[Data records]
★ ★ ★

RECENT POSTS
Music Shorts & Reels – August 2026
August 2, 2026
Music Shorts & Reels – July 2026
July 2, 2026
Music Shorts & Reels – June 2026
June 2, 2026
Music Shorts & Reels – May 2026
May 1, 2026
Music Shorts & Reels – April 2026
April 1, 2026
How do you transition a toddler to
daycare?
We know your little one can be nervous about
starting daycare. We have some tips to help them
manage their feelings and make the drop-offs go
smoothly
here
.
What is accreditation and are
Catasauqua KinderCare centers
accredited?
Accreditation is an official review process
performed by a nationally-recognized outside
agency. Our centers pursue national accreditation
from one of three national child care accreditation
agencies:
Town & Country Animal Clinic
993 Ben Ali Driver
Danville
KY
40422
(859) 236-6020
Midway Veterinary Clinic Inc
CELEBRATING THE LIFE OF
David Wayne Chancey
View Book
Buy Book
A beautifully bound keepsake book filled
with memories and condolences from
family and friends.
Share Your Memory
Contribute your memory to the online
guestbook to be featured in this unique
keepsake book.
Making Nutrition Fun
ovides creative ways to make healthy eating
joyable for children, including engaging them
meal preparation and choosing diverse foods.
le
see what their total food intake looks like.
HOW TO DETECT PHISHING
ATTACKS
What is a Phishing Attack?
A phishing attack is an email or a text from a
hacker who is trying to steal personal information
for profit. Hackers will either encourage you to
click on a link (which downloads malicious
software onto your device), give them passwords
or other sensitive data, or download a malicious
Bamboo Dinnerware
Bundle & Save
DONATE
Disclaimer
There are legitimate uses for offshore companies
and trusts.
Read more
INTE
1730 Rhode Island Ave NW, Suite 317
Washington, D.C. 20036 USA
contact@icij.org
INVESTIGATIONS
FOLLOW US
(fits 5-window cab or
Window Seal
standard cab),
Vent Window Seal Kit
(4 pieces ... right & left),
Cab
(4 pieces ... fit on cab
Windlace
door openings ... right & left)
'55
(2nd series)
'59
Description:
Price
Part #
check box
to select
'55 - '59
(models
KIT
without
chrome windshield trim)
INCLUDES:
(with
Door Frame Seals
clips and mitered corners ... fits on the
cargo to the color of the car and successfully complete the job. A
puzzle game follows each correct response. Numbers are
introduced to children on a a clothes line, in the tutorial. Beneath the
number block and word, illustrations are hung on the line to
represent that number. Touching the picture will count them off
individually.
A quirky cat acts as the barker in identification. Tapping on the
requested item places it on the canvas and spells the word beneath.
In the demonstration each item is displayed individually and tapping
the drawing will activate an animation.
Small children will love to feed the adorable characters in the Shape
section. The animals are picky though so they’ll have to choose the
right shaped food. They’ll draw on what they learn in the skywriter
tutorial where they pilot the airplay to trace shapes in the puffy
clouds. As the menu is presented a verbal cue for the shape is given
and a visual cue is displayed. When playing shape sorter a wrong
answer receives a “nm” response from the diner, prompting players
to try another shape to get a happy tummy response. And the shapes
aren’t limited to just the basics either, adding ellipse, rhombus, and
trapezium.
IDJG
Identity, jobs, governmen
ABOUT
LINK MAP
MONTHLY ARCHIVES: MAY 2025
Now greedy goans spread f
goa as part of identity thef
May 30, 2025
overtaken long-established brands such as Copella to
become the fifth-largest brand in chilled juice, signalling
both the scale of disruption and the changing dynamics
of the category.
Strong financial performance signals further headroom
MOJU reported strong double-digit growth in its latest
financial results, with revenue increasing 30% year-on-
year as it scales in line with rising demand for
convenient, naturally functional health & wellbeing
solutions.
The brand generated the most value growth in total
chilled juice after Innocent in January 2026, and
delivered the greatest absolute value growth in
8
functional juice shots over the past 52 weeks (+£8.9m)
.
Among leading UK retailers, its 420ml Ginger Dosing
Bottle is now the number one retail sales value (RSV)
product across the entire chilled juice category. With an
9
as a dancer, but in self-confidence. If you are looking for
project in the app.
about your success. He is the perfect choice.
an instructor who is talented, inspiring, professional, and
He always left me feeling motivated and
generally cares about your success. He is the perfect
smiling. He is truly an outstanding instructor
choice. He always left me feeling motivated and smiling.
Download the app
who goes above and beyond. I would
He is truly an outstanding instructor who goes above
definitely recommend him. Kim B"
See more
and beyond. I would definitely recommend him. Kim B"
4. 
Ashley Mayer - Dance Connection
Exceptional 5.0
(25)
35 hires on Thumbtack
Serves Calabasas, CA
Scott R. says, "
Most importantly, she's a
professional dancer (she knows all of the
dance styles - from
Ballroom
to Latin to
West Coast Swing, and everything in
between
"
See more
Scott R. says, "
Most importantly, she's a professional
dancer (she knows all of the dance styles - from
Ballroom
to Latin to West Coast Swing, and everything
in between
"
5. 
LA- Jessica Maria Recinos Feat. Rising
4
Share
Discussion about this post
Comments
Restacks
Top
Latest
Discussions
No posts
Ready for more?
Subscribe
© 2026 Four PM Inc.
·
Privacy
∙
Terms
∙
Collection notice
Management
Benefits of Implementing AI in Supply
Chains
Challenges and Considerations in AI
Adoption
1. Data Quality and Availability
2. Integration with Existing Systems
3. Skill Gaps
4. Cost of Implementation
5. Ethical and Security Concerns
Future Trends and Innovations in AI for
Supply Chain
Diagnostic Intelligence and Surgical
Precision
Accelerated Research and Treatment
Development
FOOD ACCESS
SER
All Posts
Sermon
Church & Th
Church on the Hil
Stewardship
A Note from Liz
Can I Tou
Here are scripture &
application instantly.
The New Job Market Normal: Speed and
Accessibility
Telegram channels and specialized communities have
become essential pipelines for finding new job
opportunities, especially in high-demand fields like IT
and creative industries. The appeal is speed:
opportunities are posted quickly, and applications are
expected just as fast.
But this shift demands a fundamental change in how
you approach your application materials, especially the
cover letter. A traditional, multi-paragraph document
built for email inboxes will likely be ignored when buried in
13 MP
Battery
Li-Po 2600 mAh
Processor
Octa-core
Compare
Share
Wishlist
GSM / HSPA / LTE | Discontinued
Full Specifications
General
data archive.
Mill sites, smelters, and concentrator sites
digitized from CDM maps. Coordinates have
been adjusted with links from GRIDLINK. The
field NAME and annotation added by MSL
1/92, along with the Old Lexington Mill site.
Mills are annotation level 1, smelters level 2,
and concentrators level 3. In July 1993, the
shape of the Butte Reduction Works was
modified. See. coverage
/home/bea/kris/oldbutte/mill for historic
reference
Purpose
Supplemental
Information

★ ★ ★

■ What you are asked to do ■
In the entries above, find the line with "Accreditation is an official review process" and the line with "Midway Veterinary Clinic Inc", then set down exactly those two and every line between them, nothing else.

■ Response to the exercise ■
Accreditation is an official review process
performed by a nationally-recognized outside
agency. Our centers pursue national accreditation
from one of three national child care accreditation
agencies:
Town & Country Animal Clinic
993 Ben Ali Driver
Danville
KY
40422
(859) 236-6020
Midway Veterinary Clinic Inc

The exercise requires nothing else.